* _Information shown_:

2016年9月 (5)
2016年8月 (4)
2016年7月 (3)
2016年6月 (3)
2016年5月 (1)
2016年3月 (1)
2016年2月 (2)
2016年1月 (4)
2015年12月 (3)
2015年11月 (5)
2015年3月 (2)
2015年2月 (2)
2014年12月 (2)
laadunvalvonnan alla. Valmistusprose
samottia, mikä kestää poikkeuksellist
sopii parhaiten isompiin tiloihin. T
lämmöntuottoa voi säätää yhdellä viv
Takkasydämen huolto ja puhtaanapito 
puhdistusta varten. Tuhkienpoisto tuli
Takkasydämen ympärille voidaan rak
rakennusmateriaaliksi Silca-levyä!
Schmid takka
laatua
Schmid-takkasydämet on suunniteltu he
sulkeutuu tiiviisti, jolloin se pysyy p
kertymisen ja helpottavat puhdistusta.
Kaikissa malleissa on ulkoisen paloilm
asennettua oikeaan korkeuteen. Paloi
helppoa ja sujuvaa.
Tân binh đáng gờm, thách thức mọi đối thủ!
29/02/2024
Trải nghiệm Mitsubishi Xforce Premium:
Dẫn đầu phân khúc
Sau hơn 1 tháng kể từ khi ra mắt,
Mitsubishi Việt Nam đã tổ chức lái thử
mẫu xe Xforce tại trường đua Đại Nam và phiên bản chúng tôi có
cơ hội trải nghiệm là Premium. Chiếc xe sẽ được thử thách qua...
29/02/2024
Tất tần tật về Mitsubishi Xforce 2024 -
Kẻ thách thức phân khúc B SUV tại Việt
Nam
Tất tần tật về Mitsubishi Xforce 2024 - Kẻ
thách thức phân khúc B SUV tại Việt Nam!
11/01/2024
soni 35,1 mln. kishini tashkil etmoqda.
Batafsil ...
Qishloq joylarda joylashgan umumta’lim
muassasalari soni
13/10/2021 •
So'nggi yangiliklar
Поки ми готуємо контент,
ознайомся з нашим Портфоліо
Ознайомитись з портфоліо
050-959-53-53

* _Assigned task_: Every line from the one holding "samottia, mikä kestää poikkeuksellist" through the last line of the listing above should be set down exactly, and nothing more.

* _Task answer_:
samottia, mikä kestää poikkeuksellist
sopii parhaiten isompiin tiloihin. T
lämmöntuottoa voi säätää yhdellä viv
Takkasydämen huolto ja puhtaanapito 
puhdistusta varten. Tuhkienpoisto tuli
Takkasydämen ympärille voidaan rak
rakennusmateriaaliksi Silca-levyä!
Schmid takka
laatua
Schmid-takkasydämet on suunniteltu he
sulkeutuu tiiviisti, jolloin se pysyy p
kertymisen ja helpottavat puhdistusta.
Kaikissa malleissa on ulkoisen paloilm
asennettua oikeaan korkeuteen. Paloi
helppoa ja sujuvaa.
Tân binh đáng gờm, thách thức mọi đối thủ!
29/02/2024
Trải nghiệm Mitsubishi Xforce Premium:
Dẫn đầu phân khúc
Sau hơn 1 tháng kể từ khi ra mắt,
Mitsubishi Việt Nam đã tổ chức lái thử
mẫu xe Xforce tại trường đua Đại Nam và phiên bản chúng tôi có
cơ hội trải nghiệm là Premium. Chiếc xe sẽ được thử thách qua...
29/02/2024
Tất tần tật về Mitsubishi Xforce 2024 -
Kẻ thách thức phân khúc B SUV tại Việt
Nam
Tất tần tật về Mitsubishi Xforce 2024 - Kẻ
thách thức phân khúc B SUV tại Việt Nam!
11/01/2024
soni 35,1 mln. kishini tashkil etmoqda.
Batafsil ...
Qishloq joylarda joylashgan umumta’lim
muassasalari soni
13/10/2021 •
So'nggi yangiliklar
Поки ми готуємо контент,
ознайомся з нашим Портфоліо
Ознайомитись з портфоліо
050-959-53-53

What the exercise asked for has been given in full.